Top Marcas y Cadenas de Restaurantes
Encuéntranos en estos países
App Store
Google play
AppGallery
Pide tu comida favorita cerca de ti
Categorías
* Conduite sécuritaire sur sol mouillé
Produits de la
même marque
.....
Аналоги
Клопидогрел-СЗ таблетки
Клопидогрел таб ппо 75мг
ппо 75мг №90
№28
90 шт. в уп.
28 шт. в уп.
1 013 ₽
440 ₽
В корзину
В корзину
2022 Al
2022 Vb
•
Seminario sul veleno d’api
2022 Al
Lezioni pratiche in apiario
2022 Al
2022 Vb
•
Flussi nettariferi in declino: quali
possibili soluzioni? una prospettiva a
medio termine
.....
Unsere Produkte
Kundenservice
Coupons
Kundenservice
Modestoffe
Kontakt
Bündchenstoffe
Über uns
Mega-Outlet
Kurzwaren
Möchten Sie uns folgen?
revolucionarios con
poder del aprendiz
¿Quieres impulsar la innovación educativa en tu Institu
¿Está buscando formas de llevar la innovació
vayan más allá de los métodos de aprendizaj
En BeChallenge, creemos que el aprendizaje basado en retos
.....
■ Problem description:
When you reach the line holding "Top Marcas y Cadenas de Restaurantes" in the records above, begin reproducing exactly, stop after the line holding "même marque", and output nothing else.

■ The completed task:
Top Marcas y Cadenas de Restaurantes
Encuéntranos en estos países
App Store
Google play
AppGallery
Pide tu comida favorita cerca de ti
Categorías
* Conduite sécuritaire sur sol mouillé
Produits de la
même marque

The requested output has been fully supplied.